# SandBox Notebook


### Introduction to Pandas
This is notebook provides an opportunity to practice what has been learnt in class and a high-level overview of the [Pandas](https://pandas.pydata.org) library. Please see the sixth chapter of the [Learning Data Science](https://learningds.org/intro.html) text for a narrative explanation of what is going on in this notebook.

In [None]:
import plotly.express as px
import numpy as np
# `pd` is the conventional alias for Pandas, as `np` is for NumPy
import pandas as pd

## Series, DataFrames, and Indices 

Series, DataFrames, and Indices are fundamental Pandas data structures for storing tabular data and processing the data using vectorized operations.

### Series

Series is a 1-D labeled array data. We can think of it as columnar data. 

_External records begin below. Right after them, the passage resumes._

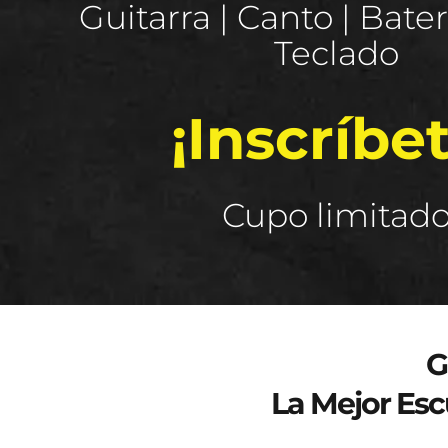
Guitarra | Canto | Baterí
Teclado
¡Inscríbet
Cupo limitad
Curso de verano 2025
G
La Mejor Esc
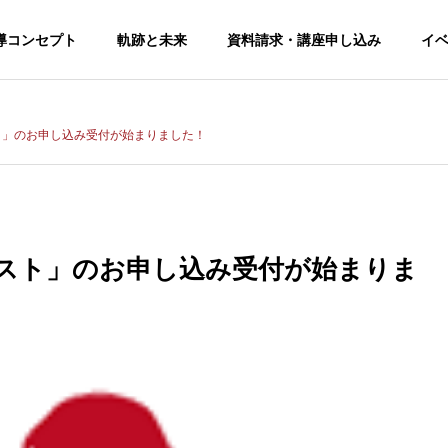
導コンセプト
軌跡と未来
資料請求・講座申し込み
イ
スト」のお申し込み受付が始まりました！
アルペ記述読解
想い・教育ビジョン
ドマップ
教室のミッションや特色
アルペ記述読解教室の
テスト」のお申し込み受付が始まりま
生徒の声・卒業生の声
実績・受賞歴
国語力×アカデミ
現在の生徒や卒業生からの推薦コメン
コンテストやコンクー
ック
ト
受験
発表会
知的好奇心を刺激する
ト
略
国語力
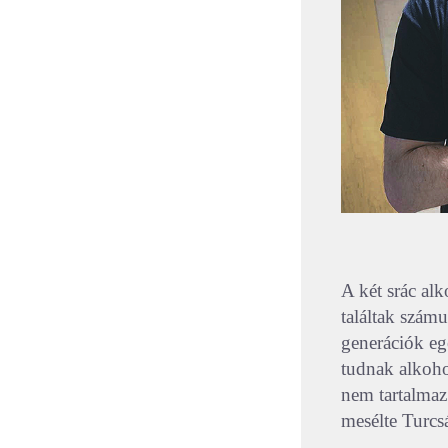
A két srác alk
találtak szám
generációk eg
tudnak alkohol
nem tartalmaz
mesélte Turcs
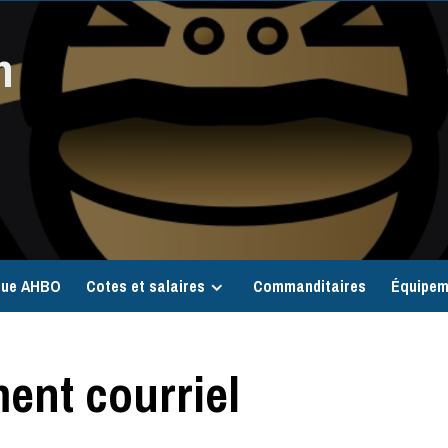
n
que AHBO
Cotes et salaires
Commanditaires
Équipem
ent courriel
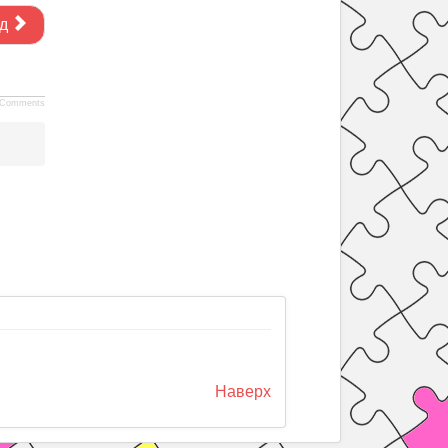
д
Comments
Наверх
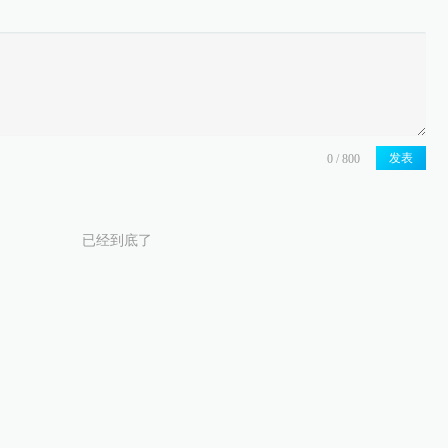
发表
已经到底了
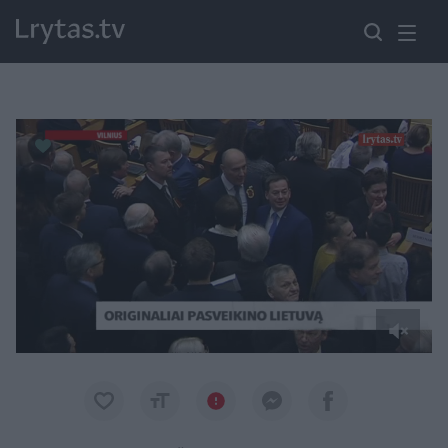
Paremkite Ukrainą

#### Creating a new `Series` object
Below we create a `Series` object and will look into its two components: 1) array and 2) index.

In [None]:
s = pd.Series([-1, 10, 2])
print("Series Object:", s, sep='\n')

# Data contained within the Series
print("Array Object:", s.array, sep='\n')

# The Index of the Series
print("Index Object:", s.index, sep='\n')

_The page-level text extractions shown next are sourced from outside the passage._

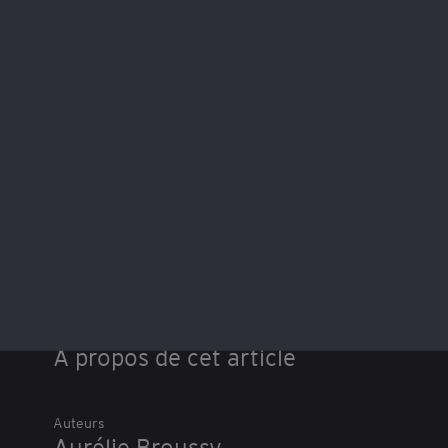
L'accompagnement d'EY
Droit social
EY Société d'Avocats vous aide sur le droit des
ressources humaines et des collaborateurs lors des
restructurations, fusions et reprises d'entreprises
Lire plus
A propos de cet article
Auteurs
Aurélie Broussy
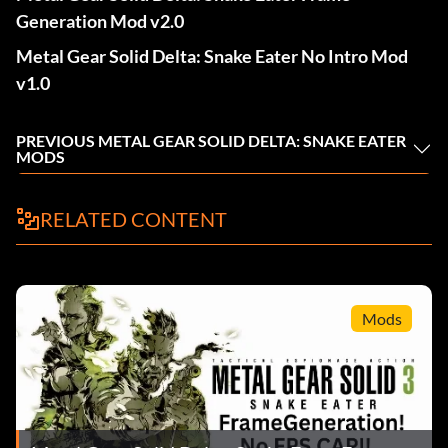
Generation Mod v2.0
Metal Gear Solid Delta: Snake Eater No Intro Mod
v1.0
PREVIOUS METAL GEAR SOLID DELTA: SNAKE EATER
MODS
RELATED CONTENT
Mods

We can create a `Series` object by providing a custom index.

In [None]:
s = pd.Series([-1, 10, 2], index = ["a", "b", "c"])
print("Series Object:", s, sep='\n')
print("Array Object:", s.array, sep='\n')
print("Index Object:", s.index, sep='\n')

We can reassign the index of a `Series` to a new index.

In [None]:
s.index = ["first", "second", "third"]
s.index

#### Selection in Series
We can select a single value or a set of values in a `Series` using:
- A single label
- A list of labels
- A filtering condition

In [None]:
s = pd.Series([4, -2, 0, 6], index = ["a", "b", "c", "d"])

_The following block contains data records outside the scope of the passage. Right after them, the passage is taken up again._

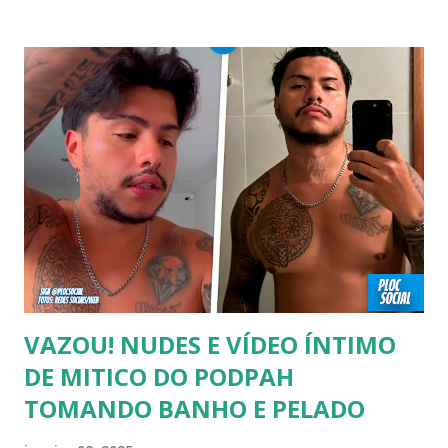
cantores e atores que saíram do armário na terceira idade
e se assumiram gays u bissexuais 00:04 Curtir e comentar:
00:04 Abertura do vídeo: 00:15 AVISO 00:18 Não é
recomendado “retirar alguém do armário”, sexualidade e
tempo é algo particular de cada indivíduo, cabendo somente
a ele sair ou não. As pessoas mencionadas nesse vídeo
escolheram ser públicas e antes deste TODAS já tiveram a
sexualidade exposta. MAIORES DE 60 ANOS Tuca Andrada
00:41 Famosos foi flagrado beijando outro homem no
carnaval do Rio Alexandre Frota 00:56 Ator se diz hetero,
mas fez filmes com tr...
VAZOU! NUDES E VÍDEO ÍNTIMO
DE MITICO DO PODPAH
TOMANDO BANHO E PELADO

# Selection using a single label
# Notice how the return value is a single array element
print(s["a"])

# Selection using a list of labels
# Notice how the return value is another Series
print(s[["a", "c"]])

In [None]:
# Filter condition: select all elements greater than 0
print(s>0)

# Selection using a filtering condition
print(s[s>0])

### DataFrame

DataFrame is a 2-D tabular data with both row and column labels. In this lecture, we will see how a DataFrame can be created from scratch or loaded from a file. 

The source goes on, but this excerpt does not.